Go through the material line by line and copy each one with the word "display".
Records for processing START
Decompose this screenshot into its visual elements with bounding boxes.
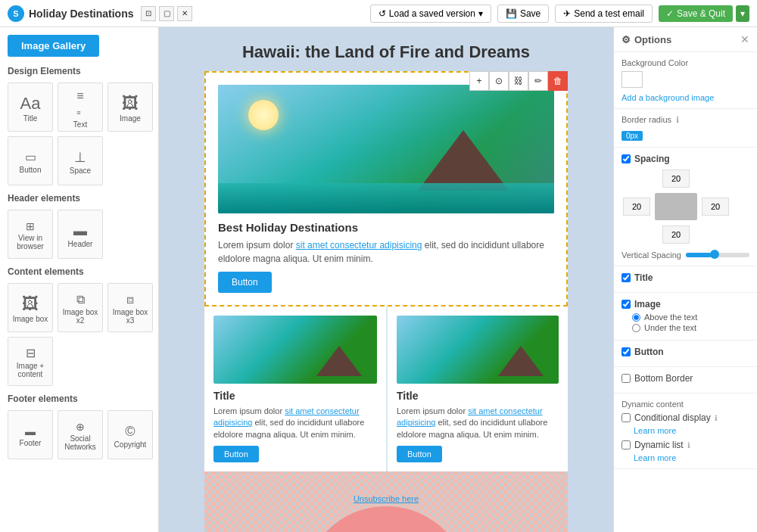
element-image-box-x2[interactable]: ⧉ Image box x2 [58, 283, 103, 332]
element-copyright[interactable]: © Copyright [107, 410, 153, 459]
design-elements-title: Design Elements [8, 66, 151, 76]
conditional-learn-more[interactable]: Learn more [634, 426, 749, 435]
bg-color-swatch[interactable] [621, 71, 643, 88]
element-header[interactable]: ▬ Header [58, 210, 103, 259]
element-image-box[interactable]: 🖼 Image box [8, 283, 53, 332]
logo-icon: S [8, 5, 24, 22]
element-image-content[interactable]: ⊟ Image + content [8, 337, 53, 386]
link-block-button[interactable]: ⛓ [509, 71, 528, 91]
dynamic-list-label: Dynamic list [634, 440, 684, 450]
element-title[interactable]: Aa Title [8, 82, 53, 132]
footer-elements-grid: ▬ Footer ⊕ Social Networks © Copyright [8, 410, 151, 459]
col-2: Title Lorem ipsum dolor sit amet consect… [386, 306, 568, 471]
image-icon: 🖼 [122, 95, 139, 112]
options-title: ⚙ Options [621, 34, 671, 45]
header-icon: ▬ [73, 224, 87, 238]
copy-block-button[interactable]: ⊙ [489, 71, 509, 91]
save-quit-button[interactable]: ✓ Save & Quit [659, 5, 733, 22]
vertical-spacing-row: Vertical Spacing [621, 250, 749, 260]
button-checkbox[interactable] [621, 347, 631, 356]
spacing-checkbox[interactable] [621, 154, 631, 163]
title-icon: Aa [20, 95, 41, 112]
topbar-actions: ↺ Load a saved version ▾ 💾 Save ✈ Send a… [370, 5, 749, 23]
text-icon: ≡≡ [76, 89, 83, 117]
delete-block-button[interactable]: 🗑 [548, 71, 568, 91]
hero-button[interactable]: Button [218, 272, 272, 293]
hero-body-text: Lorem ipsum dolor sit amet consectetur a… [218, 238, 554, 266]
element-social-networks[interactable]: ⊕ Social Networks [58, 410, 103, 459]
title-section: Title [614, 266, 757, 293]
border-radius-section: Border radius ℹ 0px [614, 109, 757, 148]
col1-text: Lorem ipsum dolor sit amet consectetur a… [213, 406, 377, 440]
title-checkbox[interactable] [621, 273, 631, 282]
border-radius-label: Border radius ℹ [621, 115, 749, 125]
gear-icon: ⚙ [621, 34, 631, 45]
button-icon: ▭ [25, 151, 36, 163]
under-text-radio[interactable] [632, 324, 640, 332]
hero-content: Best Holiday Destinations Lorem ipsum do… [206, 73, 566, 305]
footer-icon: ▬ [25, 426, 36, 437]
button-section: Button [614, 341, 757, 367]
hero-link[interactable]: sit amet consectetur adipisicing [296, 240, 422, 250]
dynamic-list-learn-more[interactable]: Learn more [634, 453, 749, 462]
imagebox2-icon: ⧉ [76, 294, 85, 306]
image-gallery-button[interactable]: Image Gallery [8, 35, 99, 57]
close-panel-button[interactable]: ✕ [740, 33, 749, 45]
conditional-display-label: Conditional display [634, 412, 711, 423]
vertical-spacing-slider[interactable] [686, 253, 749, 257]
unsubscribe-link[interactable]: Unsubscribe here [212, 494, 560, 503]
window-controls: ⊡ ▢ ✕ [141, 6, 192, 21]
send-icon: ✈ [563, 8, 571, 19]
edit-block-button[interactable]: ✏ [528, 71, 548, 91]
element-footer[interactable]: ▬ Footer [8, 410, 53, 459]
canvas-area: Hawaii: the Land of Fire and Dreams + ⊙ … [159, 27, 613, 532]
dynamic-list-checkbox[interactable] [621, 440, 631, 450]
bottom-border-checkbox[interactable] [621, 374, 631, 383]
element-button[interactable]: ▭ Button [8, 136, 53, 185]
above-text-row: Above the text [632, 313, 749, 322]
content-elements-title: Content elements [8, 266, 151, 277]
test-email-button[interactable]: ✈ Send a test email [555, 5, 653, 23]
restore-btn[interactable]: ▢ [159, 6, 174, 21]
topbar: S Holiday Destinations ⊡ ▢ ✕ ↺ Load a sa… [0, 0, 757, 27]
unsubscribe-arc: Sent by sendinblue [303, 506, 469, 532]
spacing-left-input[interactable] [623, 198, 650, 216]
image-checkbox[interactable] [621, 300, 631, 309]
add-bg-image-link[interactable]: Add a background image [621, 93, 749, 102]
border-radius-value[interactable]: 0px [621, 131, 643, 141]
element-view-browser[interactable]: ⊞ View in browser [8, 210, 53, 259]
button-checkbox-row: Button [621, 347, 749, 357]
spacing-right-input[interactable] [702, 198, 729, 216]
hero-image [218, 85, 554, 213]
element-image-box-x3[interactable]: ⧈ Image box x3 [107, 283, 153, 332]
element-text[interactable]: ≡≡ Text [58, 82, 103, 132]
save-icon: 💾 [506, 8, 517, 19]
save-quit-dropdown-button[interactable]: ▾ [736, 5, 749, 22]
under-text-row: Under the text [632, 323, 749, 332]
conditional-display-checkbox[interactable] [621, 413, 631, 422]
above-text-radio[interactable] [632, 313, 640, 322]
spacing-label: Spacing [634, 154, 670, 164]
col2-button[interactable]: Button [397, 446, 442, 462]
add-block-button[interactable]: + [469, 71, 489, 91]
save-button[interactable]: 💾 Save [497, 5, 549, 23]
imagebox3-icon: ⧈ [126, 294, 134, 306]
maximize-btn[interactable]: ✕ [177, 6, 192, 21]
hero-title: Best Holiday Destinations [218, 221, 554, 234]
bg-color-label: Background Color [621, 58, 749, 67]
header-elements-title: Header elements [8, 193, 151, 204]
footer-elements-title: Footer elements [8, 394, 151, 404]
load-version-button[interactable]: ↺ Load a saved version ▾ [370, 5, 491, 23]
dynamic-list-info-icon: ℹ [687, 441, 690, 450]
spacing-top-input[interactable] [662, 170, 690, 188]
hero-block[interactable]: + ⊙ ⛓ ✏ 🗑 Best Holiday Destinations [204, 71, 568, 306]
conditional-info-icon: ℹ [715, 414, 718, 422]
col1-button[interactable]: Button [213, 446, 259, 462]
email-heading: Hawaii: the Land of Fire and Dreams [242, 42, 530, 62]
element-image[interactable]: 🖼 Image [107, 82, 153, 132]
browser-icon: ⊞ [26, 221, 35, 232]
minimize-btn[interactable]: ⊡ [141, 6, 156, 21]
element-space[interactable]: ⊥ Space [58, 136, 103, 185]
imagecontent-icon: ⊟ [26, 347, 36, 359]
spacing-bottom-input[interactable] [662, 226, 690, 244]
Records for processing END
**Your response:**
conditional-display-label: Conditional display [634, 412, 711, 423]
conditional-display-checkbox[interactable] [621, 413, 631, 422]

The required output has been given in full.